The invention of Google Docs helped me extend my love for writing. When I found myself waiting for my mom to finish her after-school meetings, I would be on the outdated computers typing away. My imagination was able to flow from my mind to the screen in front of me, and I would eagerly show my mom when she came to pick me up.
Often, I would keep writing through her multiple warnings to leave and would find myself scrambling to save my work after the lights were turned off. I wanted to be sure I could squeeze every last word out. I was fascinated that I could create a world just through words, that my imagination could become a physical thing that I could show others.
I don't remember when I stopped showing people my work. When I was in middle school and the early parts of high school I wrote constantly and was usually found in my bedroom on one of my parents' laptop. I found myself being open and vulnerable, expressing myself fully with my short stories and poems.
My young heart was poured into my work to its fullest extent. When I wasn't writing--which wasn't very often-- I was thinking about writing. My fingers danced across surfaces, imagining there was a keyboard underneath. Stories flowed out of me even when I wasn't trying to. Writing was part of my everyday life, my every moment.
My sophomore year I took a creative writing class. This was a horrible paradox. I loved writing, but I didn't want to show my writing. I told myself if they don't like my work, they don't like me. I found myself scrubbing my work, writing things that were basic and unextraordinary. Instead of expressing myself through my poems, I wrote pieces that were uninspired and impersonal.

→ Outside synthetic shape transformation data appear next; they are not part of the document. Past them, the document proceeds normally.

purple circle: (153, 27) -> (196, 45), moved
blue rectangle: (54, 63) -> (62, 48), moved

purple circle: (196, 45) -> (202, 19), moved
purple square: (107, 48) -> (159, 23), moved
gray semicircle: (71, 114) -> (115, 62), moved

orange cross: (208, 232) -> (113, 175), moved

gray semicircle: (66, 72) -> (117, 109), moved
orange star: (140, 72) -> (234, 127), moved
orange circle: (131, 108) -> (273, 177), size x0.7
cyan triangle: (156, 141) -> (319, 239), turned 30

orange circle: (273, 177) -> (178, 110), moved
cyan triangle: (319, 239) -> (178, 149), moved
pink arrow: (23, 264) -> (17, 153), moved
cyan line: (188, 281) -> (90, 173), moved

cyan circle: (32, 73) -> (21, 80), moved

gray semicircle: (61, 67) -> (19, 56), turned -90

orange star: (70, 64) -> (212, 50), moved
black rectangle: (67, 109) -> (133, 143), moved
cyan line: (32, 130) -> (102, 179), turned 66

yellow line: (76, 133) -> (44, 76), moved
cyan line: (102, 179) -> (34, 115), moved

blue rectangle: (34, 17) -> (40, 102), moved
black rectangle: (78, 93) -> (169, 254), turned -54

My work became extremely censored and wasn't really my writing at all. I put as much distance as I possibly could between what I was writing and myself. I simply wrote what I needed to to get an A, and that was it. What I did write outside of class was kept private, read only by me. To the world, I wasn't a writer.
I tell some people I like to write, but they don't normally have any follow up questions. For that, I am thankful. However, one of my friends did follow up. They asked me how I come up with ideas for writing. This stumped me because really, I'm constantly writing.
I see the world in bits of poems and stories, each moment as an opportunity to write. I think about how life is so much better when it's observed to its fullest extent, about how every single detail makes a story. Overthinking is how I live my life, and what I believe makes my life more beautiful. My mind is wired to wander and create a story.
I have to express that I do not find myself to be a great writer. I don't hold myself to some high esteem, or believe that my words create magic on the page. I don't fool myself by believing that my poetry will one day be held to the same standards as Emily Dickinson, or I'll someday be a bestselling author like JK Rowling.
I also don't know if I'll share my true work with the people around me. My poems and my stories are the things that I consider to be private, and I don't know if I could handle criticism. Somewhere in the back of my head, there's the little girl who still believes if they don't like my work, they don't like me.
However, that doesn't mean that I'm not a writer. Being a writer is more than sharing your work. For me, writing is a way of expressing myself, a way of observing the world around me and a way to break down everything I'm thinking. It's the lens in which I view the world. In my heart, I am a writer, and I have started to come to terms with that.